Il y a enfin le type de débats publics qui sont mis en avant par les acteurs sociaux. Il n’y a en démocratie de mauvaises réponses qu’aux mauvaises questions. Notre conviction reste que la meilleure réponse au nationalisme et au racisme, c’est de poser les bonnes questions. C’est de mettre au centre du débat le combat collectif contre toutes les injustices : capitalisme, racisme et patriarcat. Ce que nous faisons sans cesse à la CNE : désigner clairement les adversaires, organiser collectivement les travailleurs, et animer un espace politique où imaginer des propositions radicales et réalistes. Si les acteurs sociaux du Nord abandonnent cette conflictualité sociale, s’ils se résignent au néolibéralisme, s’ils abandonnent la lutte des classes, il ne reste que la guerre des (soi-disant) « races ».

Bien sûr on peut ajouter un élément d’explication au contraste Nord-Sud en Belgique : la phénoménale imbécilité des leaders de l’extrême-droite francophone. Mais ne comptons éternellement sur la chance. Le jour où un politicien moins stupide que Modrikamen lancera chez nous un parti raciste, il ne nous restera pour défendre la démocratie et les droits humains qu’à tenir fermement sur les trois lignes citées plus haut : hygiène irréprochable des médias, refus intransigeant des partis politiques vis-à-vis des questions poisseuses des fascistes et conflictualité sociale claire autour des vrais enjeux écologiques économiques et sociaux.
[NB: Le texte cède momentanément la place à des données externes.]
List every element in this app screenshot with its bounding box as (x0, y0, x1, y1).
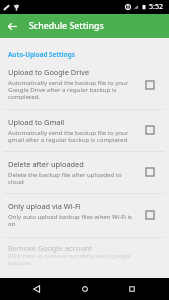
staticText: Only upload via Wi-Fi (8, 201, 81, 211)
staticText: Delete the backup file after uploaded to… (8, 170, 133, 185)
button[interactable]: Back (0, 14, 24, 38)
button[interactable]: Back (26, 278, 48, 300)
button[interactable]: Upload to Gmail (0, 110, 169, 151)
staticText: Automatically send the backup file to yo… (8, 78, 133, 100)
button[interactable]: Home (74, 278, 96, 300)
staticText: Upload to Google Drive (8, 67, 90, 77)
button[interactable]: Remove Google account (0, 238, 169, 275)
button[interactable]: Only upload via Wi-Fi (0, 194, 169, 237)
staticText: Upload to Gmail (8, 117, 65, 127)
staticText: Automatically send the backup file to yo… (8, 128, 133, 143)
staticText: Schedule Settings (29, 20, 104, 32)
staticText: Remove Google account (8, 243, 93, 253)
button[interactable]: Upload to Google Drive (0, 60, 169, 109)
staticText: Click here to remove currently used goog… (8, 251, 133, 267)
staticText: Auto-Upload Settings (8, 50, 75, 59)
staticText: Only auto upload backup files when Wi-Fi… (8, 212, 133, 227)
staticText: 5:52 (149, 2, 163, 12)
button[interactable]: Recents (121, 278, 143, 300)
staticText: Delete after uploaded (8, 159, 84, 169)
button[interactable]: Delete after uploaded (0, 152, 169, 193)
La Wallonie et Bruxelles, dans une Belgique et une Europe où le fascisme est redevenu un courant politique très puissant, n’est pas une île : c’est une Zone Á Défendre. Nous nous défendrons. En solidarité avec les démocrates de partout et, d’abord, avec celles et ceux qui se battent courageusement, en Flandre, contre la généralisation du racisme et de la haine.

Felipe Van Keirsbilck,
Secrétaire Général de la CNE


By Felipe Van Keirsbilck

Felipe Van Keirsbilck, né en 1965 en Bolivie, est arrivé en Belgique à 4 ans : il s’y sent toujours un peu étranger, et rien de ce qui touche aux étrangers ne lui est étranger. Militant pacifiste, antiraciste, écologiste rouge vert (il est lui-même à 98% biodégradable) et féministe (pour preuve : il a le bonheur d’être père de 5 filles), il considère comme une chance, un apprentissage et un privilège de travailler depuis 22 ans pour la CNE, dont il est actuellement le Secrétaire Général. La CNE lui a appris les exigences de l’action collective et de l’éducation permanente (ou « éducation populaire » comme on dit mieux en France) Il y a trouvé un syndicalisme où penser n’est pas interdit, et où la prise en compte du réel n’est pas une excuse pour ne rien essayer. Les débats au sein de la CNE, et la radicalisation politique austéritaire en UE depuis 2010, lui ont fait abandonner la foi aux deux religions obligatoires du 21ème siècle : l’européisme et la foi en la croissance. Toujours non-violent, il est néanmoins chaque matin plus radical, pour l’évidente raison que c’est la gravité de la situation qui se radicalise, sur le triple plan social, écologique et des libertés fondamentales. Dans ces chroniques pour Pour il tentera de rendre visibles (et qui sait légitimes ?) les profonds conflits d’intérêts qui opposent les groupes sociaux, et de montrer comment l’intérêt de la classe dominante est de rendre ces conflits invisibles, pathologiques ou ridicules, et de casser les dispositifs sociaux institués durant le court 20ème siècle pour leur donner une représentation efficace.